Task to complete: Exactly reproduce the lines beginning with the line that includes "thématique, nos paysagistes expérimentés sont" and ending with the last line of the data.

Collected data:
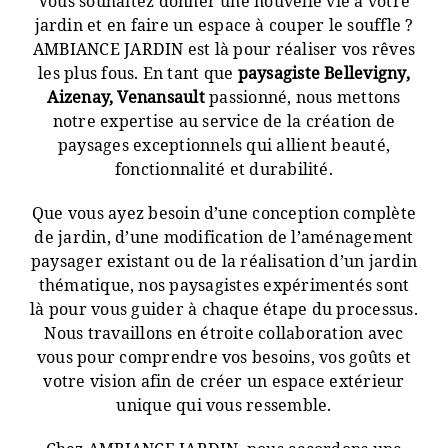
Vous souhaitez donner une nouvelle vie à votre
jardin et en faire un espace à couper le souffle ?
AMBIANCE JARDIN est là pour réaliser vos rêves
les plus fous. En tant que
paysagiste Bellevigny,
Aizenay, Venansault
passionné, nous mettons
notre expertise au service de la création de
paysages exceptionnels qui allient beauté,
fonctionnalité et durabilité.
Que vous ayez besoin d’une conception complète
de jardin, d’une modification de l’aménagement
paysager existant ou de la réalisation d’un jardin
thématique, nos paysagistes expérimentés sont
là pour vous guider à chaque étape du processus.
Nous travaillons en étroite collaboration avec
vous pour comprendre vos besoins, vos goûts et
votre vision afin de créer un espace extérieur
unique qui vous ressemble.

Your response:
thématique, nos paysagistes expérimentés sont
là pour vous guider à chaque étape du processus.
Nous travaillons en étroite collaboration avec
vous pour comprendre vos besoins, vos goûts et
votre vision afin de créer un espace extérieur
unique qui vous ressemble.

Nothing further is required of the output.